Das Hauptproblem einer Backdoor ist, dass sie zwingend geheim bleiben muss. Dies nennt man Security through Obscurity, „Sicherheit durch Verschleierung“. Wenn ein Angreifer die Hintertür entdeckt, kann er sie genauso nutzen wie ein berechtigter Nutzer. Zur Zeit üben Regierungen und Nachrichtendienste viel Druck auf Technologieunternehmen aus, damit diese in ihren Produkten Backdoors vorsehen, über die Behörden bei Ermittlungen oder zur Terrorismusbekämpfung Zugang haben. Wenn aber solche Backdoors eingebaut werden, ist die Wahrscheinlichkeit hoch, dass Unberechtigte sie entdecken und sie dadurch zu einem enormen Risiko für den Datenschutz werden.

Note

Tipps für den Umgang mit Backdoors

Es ist extrem schwierig, sich vor einer Backdoor zu schützen, wenn man gar nicht weiß, ob sie existiert. Auf jeden Fall empfiehlt es sich, das Standardpasswort von Geräten wie WLAN-Routern zu ändern. Zudem sollten Sie die Gästekonten, die einige Betriebssysteme bieten, deaktivieren.

Bedrohungsmodelle zur Risikobewertung

Sicherheitsexperten setzen auf verschiedene Methoden zur Risikobewertung, um das Risikopotenzial und die Folgen eines möglichen Vorfalls abzuschätzen. Im Bereich IT-Sicherheit spricht man oft von Bedrohungsmodellen. Die Erstellung solcher Modelle zielt darauf ab, potenzielle Bedrohungen und Risikominderungsmaßnahmen zu erkennen und zu priorisieren, um Vermögenswerte wie vertrauliche Daten oder geistiges Eigentum zu schützen.

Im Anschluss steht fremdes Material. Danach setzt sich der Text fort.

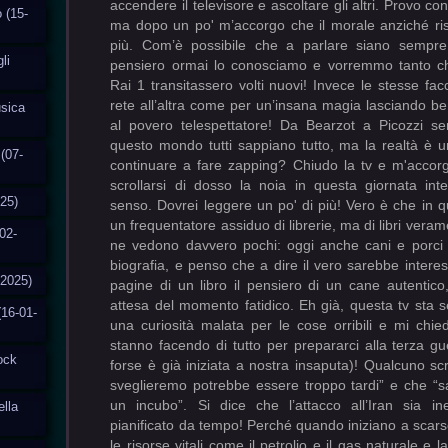
o (15-
li
usica
(07-
025)
02-
-2025)
(16-01-
tock
ella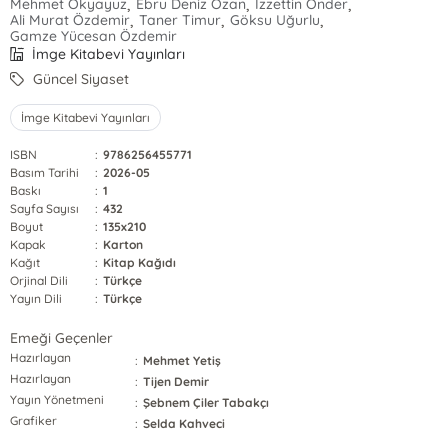
,
,
,
Mehmet Okyayuz
Ebru Deniz Ozan
İzzettin Önder
,
,
,
Ali Murat Özdemir
Taner Timur
Göksu Uğurlu
Gamze Yücesan Özdemir
İmge Kitabevi Yayınları
Güncel Siyaset
İmge Kitabevi Yayınları
ISBN
:
9786256455771
Basım Tarihi
:
2026-05
Baskı
:
1
Sayfa Sayısı
:
432
Boyut
:
135x210
Kapak
:
Karton
Kağıt
:
Kitap Kağıdı
Orjinal Dili
:
Türkçe
Yayın Dili
:
Türkçe
Emeği Geçenler
Hazırlayan
:
Mehmet Yetiş
Hazırlayan
:
Tijen Demir
Yayın Yönetmeni
:
Şebnem Çiler Tabakçı
Grafiker
:
Selda Kahveci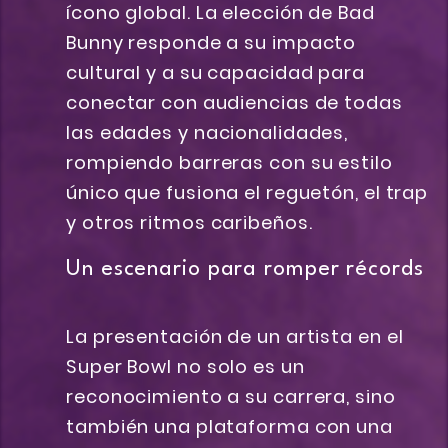
ícono global. La elección de Bad
Bunny responde a su impacto
cultural y a su capacidad para
conectar con audiencias de todas
las edades y nacionalidades,
rompiendo barreras con su estilo
único que fusiona el reguetón, el trap
y otros ritmos caribeños.
Un escenario para romper récords
La presentación de un artista en el
Super Bowl no solo es un
reconocimiento a su carrera, sino
también una plataforma con una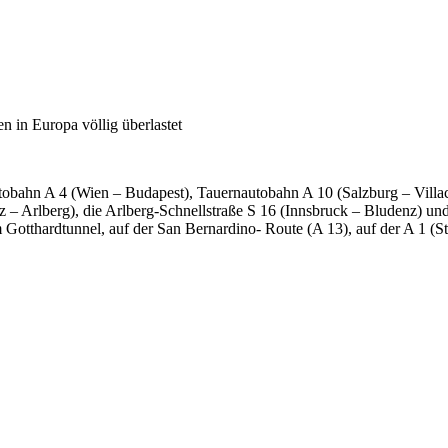
 in Europa völlig überlastet
tobahn A 4 (Wien – Budapest), Tauernautobahn A 10 (Salzburg – Villac
– Arlberg), die Arlberg-Schnellstraße S 16 (Innsbruck – Bludenz) und
Gotthardtunnel, auf der San Bernardino- Route (A 13), auf der A 1 (St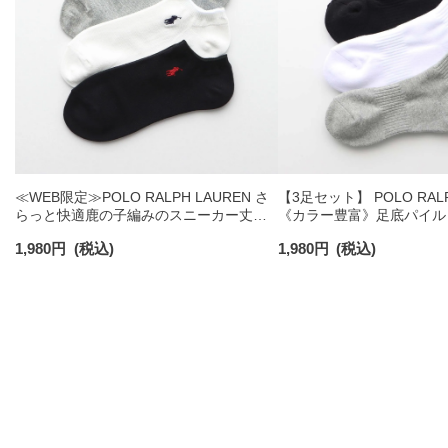
≪WEB限定≫POLO RALPH LAUREN さ
【3足セット】 POLO RALP
らっと快適鹿の子編みのスニーカー丈ソ
《カラー豊富》足底パイル
ックス 【3足セット】 ワンポイント メン
ソックス ショート丈 アー
1,980
円
(税込)
1,980
円
(税込)
ズ レディース 92022800
ンズ 92009604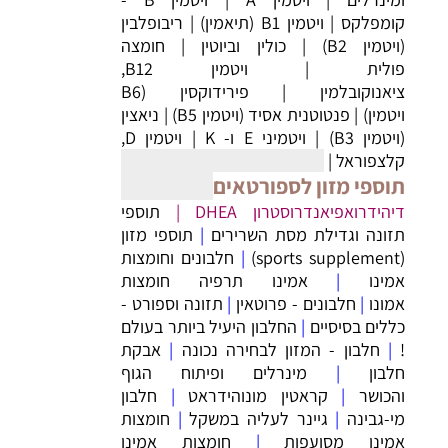
קומפלקס
|
ויטמין B1 (תיאמין)
|
ריבופלבין
(ויטמין B2)
|
כולין וביוטין
|
חומצה
פולית
|
ויטמין B12,
ציאנוקובלמין
|
פירידוקסין (B6
ויטמין)
|
פנטוטנית אסיד (ויטמין B5)
|
ניאצין
(ויטמין B3)
|
ויטמיני E ו- K
|
ויטמין D,
קלצפוראל
|
תוספי מזון לספורטאים
דיהידרואפיאנדרוסטרון DHEA
|
תוספי
תזונה וגדילת מסת השרירים
|
תוספי מזון
(sports supplement)
|
חלבונים וחומצות
אמינו
|
אמינו תרפיה חומצות
אמונו
|
חלבונים - פרוטאין
|
תזונה וספורט -
כללים בסיסיים
|
החלבון היעיל ביותר בעולם
!
|
חלבון - המזון לבחירה נכונה
|
אבקת
חלבון
|
מינרלים ופיתוח הגוף
והכושר
|
קראטין מונוהידראט
|
חלבון
מי-גבינה
|
גיינר לעליה במשקל
|
חומצות
אמינו מסועפות
|
חומצות אמינו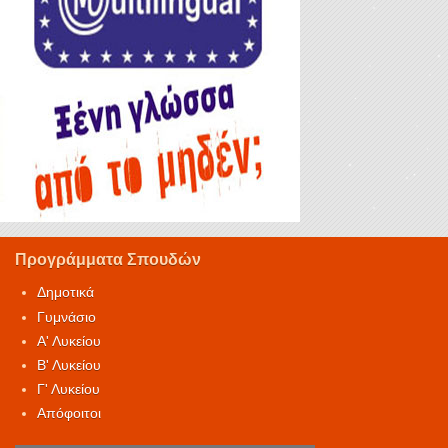
Προγράμματα Σπουδών
Δημοτικά
Γυμνάσιο
Α' Λυκείου
Β' Λυκείου
Γ' Λυκείου
Απόφοιτοι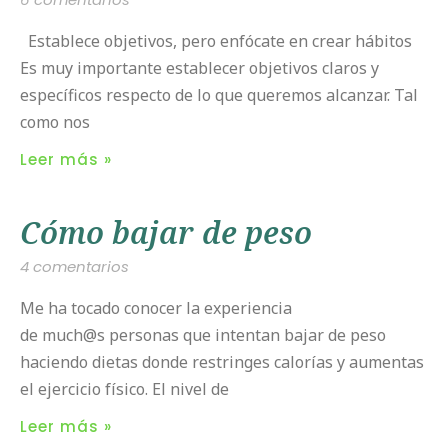
Establece objetivos, pero enfócate en crear hábitos
Es muy importante establecer objetivos claros y
específicos respecto de lo que queremos alcanzar. Tal
como nos
Leer más »
Cómo bajar de peso
4 comentarios
Me ha tocado conocer la experiencia
de much@s personas que intentan bajar de peso
haciendo dietas donde restringes calorías y aumentas
el ejercicio físico. El nivel de
Leer más »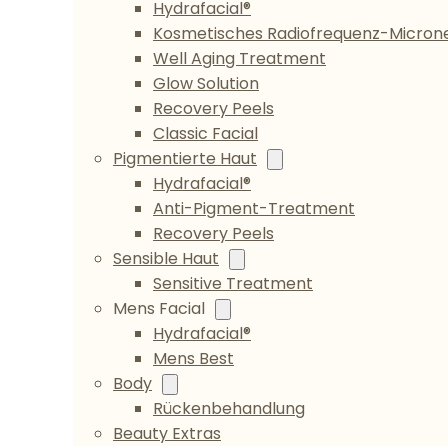
Hydrafacial®
Kosmetisches Radiofrequenz-Microne
Well Aging Treatment
Glow Solution
Recovery Peels
Classic Facial
Pigmentierte Haut
Hydrafacial®
Anti-Pigment-Treatment
Recovery Peels
Sensible Haut
Sensitive Treatment
Mens Facial
Hydrafacial®
Mens Best
Body
Rückenbehandlung
Beauty Extras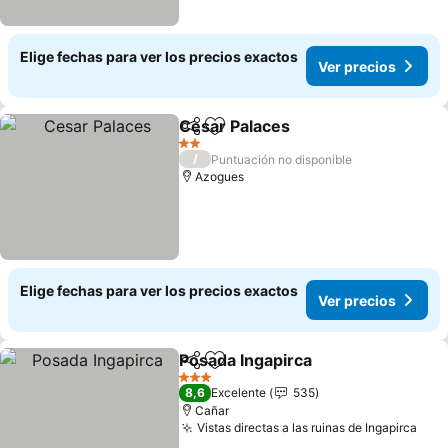
Elige fechas para ver los precios exactos
Ver precios
Cesar Palaces
Compartir
Agregar a favoritos
Ver precios
2 Estrellas
/
Puntuación no disponible
Azogues
Elige fechas para ver los precios exactos
Ver precios
Posada Ingapirca
Compartir
Agregar a favoritos
Ver preci
3 Estrellas
8,6
Excelente
535
Cañar
Vistas directas a las ruinas de Ingapirca
Ver 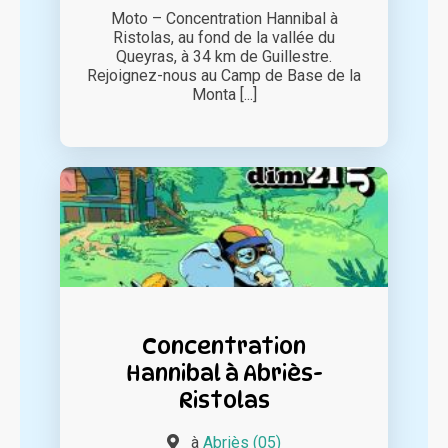
Moto – Concentration Hannibal à
Ristolas, au fond de la vallée du
Queyras, à 34 km de Guillestre.
Rejoignez-nous au Camp de Base de la
Monta [...]
Concentration
Hannibal à Abriès-
Ristolas
à
Abriès (05)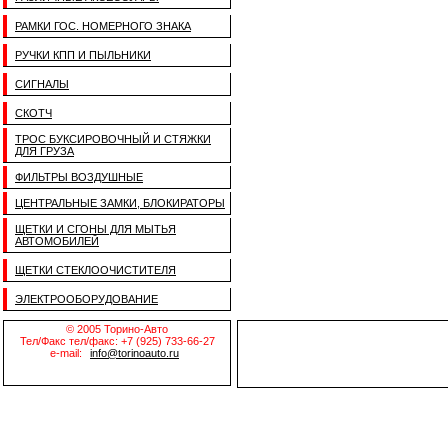
РАМКИ ГОС. НОМЕРНОГО ЗНАКА
РУЧКИ КПП И ПЫЛЬНИКИ
СИГНАЛЫ
СКОТЧ
ТРОС БУКСИРОВОЧНЫЙ И СТЯЖКИ
ДЛЯ ГРУЗА
ФИЛЬТРЫ ВОЗДУШНЫЕ
ЦЕНТРАЛЬНЫЕ ЗАМКИ, БЛОКИРАТОРЫ
ЩЕТКИ И СГОНЫ ДЛЯ МЫТЬЯ
АВТОМОБИЛЕЙ
ЩЕТКИ СТЕКЛООЧИСТИТЕЛЯ
ЭЛЕКТРООБОРУДОВАНИЕ
© 2005 Торино-Авто
Тел/Факс тел/факс: +7 (925) 733-66-27
e-mail:
info@torinoauto.ru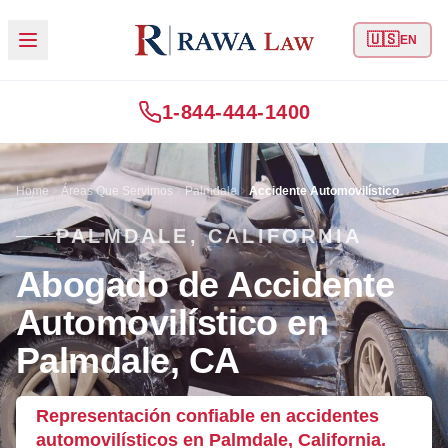
🇺🇸
EN
1-844-444-1400
Home
Áreas Que Servimos
Palmdale
Accidente Automovilístico
PALMDALE, CALIFORNIA
Abogado de Accidente
Automovilístico en
Palmdale, CA
Representación confiable en accidentes
automovilísticos en Palmdale, California.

Ein bekannter Rahmen für Bedrohungsmodelle ist das von Microsoft entwickelte Modell STRIDE. STRIDE ist ein Akronym für folgende Begriffe:

  • Spoofing – Identitätsverschleierung

  • Tampering – Manipulation von Daten oder Code

  • Repudiation – Verleugnung einer Handlung

  • Information Disclosure – Zugänglichmachen von Informationen für Unberechtigte

  • Denial of Service – Verweigerung oder Einschränkungen des Dienstes für den Nutzer

  • Elevation of Privilege – Rechteausweitung ohne entsprechende Berechtigung

All diese verschiedenen Bedrohungen werden hinsichtlich möglicher Angriffsvektoren bewertet. Angriffsvektoren sind Prozesse, Datenspeicher, Schnittstellen und Vertrauensgrenzen des Systems. STRIDE ist Teil der Erstellung von Bedrohungsmodellen im Rahmen des Microsoft Secure Deployment Lifecycle (SDL, Sicherheitsentwicklungszyklus). Mehr Informationen zu STRIDE finden Sie hier.

Part summary

Nach Abschluss von Kapitel 1 sollten Sie in der Lage sein:

  • die Grundlagen der Cybersicherheit einschließlich deren Definition und Bedeutung zu erläutern;

  • zu erklären, was ein Hacker ist;

  • zu verstehen, was der Begriff „Risiko“ in der Cybersicherheit bedeutet.